In 1540, a farm known as Peak House owned by the Beswick family occupied the site of a 5th-century Roman fort. In 1774 Raven Hall was built on the site for Captain William Childs of London, a captain in the King's Regiment of Light Dragoons, who came to Yorkshire with the army and became the owner of the Alum Works at Ravenscar. On his death in 1829 the hall passed to his daughter Ann Willis, whose family (headed by Dr Francis Willis) had become wealthy from treating George III and other royalty for their medical conditions. Ann's son, the eccentric Rev Dr Richard Willis, built the gardens and battlements which surround the house. In 1845 the property passed into the hands of William Hammond of London.

Hammond became a prominent local benefactor, building the village church and the windmill. He became a director of the Scarborough to Whitby railway line, insisting that it passed through his property via a tunnel and that Ravenscar should have a station.

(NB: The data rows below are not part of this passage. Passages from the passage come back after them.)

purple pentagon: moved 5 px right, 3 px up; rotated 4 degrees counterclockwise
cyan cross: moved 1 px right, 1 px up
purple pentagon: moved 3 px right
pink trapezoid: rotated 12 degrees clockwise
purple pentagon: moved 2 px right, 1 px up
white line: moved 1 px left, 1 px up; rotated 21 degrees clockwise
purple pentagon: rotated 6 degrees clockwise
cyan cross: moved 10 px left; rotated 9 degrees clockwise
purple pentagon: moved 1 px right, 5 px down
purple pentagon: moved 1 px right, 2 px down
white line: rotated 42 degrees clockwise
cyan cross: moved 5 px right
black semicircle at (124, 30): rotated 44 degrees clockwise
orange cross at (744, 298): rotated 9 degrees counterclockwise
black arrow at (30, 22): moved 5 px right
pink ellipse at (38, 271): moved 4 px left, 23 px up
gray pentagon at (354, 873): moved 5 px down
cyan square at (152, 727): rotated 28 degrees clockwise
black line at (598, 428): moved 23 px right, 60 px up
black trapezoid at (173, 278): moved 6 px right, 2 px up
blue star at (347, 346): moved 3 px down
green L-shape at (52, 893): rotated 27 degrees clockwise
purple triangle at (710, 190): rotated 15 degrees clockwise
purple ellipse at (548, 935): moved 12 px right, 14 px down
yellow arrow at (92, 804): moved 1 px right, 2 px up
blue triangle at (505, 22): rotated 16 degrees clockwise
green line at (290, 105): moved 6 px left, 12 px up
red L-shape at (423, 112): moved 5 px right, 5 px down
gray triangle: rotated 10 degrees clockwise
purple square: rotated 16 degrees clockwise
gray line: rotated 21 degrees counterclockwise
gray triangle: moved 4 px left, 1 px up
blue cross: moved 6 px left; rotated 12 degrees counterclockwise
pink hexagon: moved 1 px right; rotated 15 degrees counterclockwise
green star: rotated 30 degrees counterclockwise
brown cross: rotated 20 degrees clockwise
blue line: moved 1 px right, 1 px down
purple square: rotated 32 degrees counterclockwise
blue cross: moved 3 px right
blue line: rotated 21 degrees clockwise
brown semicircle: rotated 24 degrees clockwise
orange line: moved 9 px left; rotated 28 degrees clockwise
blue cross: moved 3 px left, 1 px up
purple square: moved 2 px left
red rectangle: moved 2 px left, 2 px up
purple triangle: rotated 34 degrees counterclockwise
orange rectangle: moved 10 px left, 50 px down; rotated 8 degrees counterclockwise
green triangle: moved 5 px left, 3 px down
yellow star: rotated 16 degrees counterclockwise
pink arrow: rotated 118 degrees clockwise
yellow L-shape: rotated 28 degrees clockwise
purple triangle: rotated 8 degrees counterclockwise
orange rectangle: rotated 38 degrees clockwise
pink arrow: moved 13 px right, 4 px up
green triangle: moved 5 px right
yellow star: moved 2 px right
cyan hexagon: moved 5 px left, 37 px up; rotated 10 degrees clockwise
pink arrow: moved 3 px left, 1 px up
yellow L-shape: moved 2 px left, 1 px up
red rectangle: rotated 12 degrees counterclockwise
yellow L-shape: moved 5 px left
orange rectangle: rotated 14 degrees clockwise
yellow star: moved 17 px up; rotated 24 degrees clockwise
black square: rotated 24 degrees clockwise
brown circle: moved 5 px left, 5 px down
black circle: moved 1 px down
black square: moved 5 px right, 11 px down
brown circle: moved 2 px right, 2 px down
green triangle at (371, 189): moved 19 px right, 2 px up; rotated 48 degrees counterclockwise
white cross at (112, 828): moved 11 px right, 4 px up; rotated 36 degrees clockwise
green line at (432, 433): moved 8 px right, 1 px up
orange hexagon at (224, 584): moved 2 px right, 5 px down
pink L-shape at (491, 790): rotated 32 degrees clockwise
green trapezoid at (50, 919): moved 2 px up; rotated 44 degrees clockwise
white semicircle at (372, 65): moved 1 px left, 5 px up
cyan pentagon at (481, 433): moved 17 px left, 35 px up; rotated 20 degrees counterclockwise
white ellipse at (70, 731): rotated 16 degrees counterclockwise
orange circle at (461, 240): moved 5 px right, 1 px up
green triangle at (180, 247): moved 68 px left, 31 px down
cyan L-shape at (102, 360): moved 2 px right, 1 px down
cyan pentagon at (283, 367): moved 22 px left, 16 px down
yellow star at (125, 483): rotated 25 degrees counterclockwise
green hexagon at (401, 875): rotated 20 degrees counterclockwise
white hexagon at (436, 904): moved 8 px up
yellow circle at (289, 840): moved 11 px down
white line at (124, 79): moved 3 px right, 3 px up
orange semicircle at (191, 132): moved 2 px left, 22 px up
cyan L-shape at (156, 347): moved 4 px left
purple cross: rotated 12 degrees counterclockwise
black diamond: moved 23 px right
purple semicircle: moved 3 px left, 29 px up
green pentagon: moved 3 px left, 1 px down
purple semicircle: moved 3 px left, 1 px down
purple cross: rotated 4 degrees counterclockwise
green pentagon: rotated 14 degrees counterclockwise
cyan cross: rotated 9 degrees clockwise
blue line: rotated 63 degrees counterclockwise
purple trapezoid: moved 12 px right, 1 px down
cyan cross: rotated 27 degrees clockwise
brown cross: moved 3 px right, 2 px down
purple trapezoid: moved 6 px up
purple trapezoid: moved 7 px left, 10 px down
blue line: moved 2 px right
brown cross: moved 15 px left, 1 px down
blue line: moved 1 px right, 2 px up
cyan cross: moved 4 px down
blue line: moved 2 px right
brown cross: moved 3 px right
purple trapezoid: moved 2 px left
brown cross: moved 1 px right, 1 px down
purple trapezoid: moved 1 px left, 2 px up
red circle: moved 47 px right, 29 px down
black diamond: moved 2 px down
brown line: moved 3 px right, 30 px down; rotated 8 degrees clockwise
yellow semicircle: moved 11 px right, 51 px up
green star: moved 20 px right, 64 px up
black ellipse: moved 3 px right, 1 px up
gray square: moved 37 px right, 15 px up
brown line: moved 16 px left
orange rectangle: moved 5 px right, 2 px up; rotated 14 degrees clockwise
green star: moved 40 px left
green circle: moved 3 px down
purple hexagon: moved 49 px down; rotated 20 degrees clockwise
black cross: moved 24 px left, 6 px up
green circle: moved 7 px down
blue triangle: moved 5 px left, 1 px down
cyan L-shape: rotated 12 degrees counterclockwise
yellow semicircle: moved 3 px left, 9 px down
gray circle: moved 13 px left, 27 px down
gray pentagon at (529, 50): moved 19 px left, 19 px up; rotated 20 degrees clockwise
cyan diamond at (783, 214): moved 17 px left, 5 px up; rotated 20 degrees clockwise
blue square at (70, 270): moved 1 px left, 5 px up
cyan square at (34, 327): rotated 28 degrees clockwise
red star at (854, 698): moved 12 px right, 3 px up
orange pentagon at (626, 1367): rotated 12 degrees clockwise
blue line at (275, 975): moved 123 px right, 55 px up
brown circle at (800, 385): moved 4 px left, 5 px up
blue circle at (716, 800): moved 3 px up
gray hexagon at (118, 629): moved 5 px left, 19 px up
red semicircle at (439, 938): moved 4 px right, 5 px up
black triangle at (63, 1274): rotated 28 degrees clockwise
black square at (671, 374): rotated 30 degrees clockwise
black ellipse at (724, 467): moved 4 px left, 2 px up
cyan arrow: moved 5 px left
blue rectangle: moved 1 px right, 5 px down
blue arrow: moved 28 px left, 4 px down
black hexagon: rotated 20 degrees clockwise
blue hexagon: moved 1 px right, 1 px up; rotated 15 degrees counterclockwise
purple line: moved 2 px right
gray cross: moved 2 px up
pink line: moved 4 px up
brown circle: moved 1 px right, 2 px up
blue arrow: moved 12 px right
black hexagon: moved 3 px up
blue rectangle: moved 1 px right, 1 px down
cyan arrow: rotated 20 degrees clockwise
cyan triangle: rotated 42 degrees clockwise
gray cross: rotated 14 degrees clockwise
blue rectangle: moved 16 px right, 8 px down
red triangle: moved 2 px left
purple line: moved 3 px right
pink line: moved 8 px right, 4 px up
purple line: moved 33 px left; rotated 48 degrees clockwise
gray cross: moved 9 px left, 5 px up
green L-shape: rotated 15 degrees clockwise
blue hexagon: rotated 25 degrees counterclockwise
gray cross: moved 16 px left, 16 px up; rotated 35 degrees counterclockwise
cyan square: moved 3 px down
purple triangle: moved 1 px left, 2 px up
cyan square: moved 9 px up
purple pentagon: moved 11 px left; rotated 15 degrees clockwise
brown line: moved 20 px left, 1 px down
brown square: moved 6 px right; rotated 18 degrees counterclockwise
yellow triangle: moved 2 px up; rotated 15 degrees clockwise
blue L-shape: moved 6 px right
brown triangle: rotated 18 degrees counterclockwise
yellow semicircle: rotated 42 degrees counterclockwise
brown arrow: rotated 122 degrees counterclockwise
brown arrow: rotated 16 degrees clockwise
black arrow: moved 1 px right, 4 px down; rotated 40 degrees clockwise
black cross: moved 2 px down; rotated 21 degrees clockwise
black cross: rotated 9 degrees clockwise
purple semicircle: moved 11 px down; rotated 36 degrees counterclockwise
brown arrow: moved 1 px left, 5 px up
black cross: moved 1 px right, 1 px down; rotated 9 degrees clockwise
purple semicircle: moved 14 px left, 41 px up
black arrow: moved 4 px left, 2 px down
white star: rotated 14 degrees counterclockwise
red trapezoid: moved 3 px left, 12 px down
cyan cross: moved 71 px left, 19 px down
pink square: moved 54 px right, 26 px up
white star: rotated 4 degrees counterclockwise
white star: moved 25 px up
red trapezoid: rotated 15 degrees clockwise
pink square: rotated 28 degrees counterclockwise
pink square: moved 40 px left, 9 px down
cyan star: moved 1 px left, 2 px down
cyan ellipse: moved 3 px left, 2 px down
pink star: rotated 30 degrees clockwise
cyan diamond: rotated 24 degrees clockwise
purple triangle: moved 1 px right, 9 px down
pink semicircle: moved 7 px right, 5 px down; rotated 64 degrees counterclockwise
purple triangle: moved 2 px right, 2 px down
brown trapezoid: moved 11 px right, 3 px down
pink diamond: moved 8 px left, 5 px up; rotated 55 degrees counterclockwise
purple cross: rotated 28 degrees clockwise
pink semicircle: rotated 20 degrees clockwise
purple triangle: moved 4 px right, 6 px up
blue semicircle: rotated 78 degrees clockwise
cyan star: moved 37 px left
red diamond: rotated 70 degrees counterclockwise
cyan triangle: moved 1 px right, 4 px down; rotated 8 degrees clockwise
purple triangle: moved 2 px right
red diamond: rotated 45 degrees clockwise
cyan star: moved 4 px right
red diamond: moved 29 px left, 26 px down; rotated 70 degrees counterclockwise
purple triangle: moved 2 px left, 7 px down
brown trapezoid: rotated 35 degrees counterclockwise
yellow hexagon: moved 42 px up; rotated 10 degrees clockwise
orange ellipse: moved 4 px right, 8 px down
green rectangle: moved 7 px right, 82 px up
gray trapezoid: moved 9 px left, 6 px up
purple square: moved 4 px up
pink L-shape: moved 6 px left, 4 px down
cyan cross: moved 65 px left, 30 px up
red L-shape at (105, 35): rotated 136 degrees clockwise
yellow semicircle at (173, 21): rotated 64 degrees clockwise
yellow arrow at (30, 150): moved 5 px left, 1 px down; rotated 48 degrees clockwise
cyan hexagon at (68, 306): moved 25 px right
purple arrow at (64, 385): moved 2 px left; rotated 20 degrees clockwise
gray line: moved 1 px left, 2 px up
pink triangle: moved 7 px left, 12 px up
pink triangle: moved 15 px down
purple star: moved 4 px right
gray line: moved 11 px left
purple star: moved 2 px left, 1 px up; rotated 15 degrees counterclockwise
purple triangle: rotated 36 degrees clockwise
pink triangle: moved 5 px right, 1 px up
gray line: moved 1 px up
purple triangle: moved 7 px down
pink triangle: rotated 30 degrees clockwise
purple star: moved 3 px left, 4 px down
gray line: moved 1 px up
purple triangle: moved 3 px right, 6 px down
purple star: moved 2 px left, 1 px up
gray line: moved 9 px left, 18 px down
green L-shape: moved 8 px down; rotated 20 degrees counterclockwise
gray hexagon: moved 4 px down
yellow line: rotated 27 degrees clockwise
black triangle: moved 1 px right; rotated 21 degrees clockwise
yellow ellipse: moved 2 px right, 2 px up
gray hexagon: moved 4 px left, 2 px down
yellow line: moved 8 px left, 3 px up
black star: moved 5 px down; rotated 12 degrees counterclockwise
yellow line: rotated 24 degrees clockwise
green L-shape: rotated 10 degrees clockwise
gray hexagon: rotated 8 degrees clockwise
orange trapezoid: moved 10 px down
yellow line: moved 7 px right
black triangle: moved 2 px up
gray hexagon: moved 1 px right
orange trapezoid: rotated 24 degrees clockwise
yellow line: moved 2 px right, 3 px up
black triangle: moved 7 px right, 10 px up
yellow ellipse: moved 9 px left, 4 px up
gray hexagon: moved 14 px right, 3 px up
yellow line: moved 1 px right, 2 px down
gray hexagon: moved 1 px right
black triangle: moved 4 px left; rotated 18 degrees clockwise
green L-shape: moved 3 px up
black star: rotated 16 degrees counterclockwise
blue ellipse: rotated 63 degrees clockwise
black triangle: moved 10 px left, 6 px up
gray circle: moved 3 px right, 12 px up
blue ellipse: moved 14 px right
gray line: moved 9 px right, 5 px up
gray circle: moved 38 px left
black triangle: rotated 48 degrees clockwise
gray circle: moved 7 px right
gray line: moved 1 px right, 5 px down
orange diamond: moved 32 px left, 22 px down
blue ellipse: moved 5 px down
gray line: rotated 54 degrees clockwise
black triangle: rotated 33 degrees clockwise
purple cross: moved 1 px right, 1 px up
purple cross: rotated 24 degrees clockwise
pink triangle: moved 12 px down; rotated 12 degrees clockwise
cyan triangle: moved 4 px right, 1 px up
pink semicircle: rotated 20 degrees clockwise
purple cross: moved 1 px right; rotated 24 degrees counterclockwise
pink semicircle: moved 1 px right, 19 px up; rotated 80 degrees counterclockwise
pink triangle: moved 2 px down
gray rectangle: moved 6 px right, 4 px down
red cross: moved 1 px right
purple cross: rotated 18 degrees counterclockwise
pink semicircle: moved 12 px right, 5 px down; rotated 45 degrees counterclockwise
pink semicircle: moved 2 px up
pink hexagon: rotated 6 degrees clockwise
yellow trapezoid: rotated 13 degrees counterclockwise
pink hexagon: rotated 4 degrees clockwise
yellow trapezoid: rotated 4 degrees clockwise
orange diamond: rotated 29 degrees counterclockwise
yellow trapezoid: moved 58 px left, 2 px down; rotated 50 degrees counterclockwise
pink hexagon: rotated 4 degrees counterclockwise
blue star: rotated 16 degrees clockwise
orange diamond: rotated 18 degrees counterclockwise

On his widow's death in 1890 the estate was sold to the Peak Estate Company for development as a holiday resort. The house was extended for use as a hotel from 1895, and its golf course opened in 1898. It was sold by auction in 1911 after the company went bankrupt, and after several changes of ownership and use as a billet in wartime it was acquired by the present owners, who are associated with Classic Hotels.

==Modern Ravenscar==
St Hilda's Anglican Church in Ravenscar is part of the parish of St Mary's, Cloughton with Burniston. Ravenscar Chapel Cottage, part of the National Trust estate, is available as a rented holiday cottage.

== Popular culture ==
The name of the village is featured in a double episode (The Swords of Wayland) of the 1980s television show, Robin of Sherwood. The locations for Ravenscar, as featured in the episodes, were filmed in Cornwall and Somerset. The exterior of Ravenscar Castle was Saint Michael's Mount, and the interior, in particular the room where the seven swords were kept, was Wells Cathedral. Scenes for the German TV crime drama, The Search were filmed on location in Ravenscar in 2020.

The comic book anti-hero John Constantine was committed to the (fictional) Ravenscar Lunatic Asylum in the Hellblazer series of comics after a disastrous summoning. He returned there throughout the series.

In The Baroque Cycle, a series of novels by American writer Neal Stephenson, the fictional character Roger Comstock has the noble title "Marquess of Ravenscar".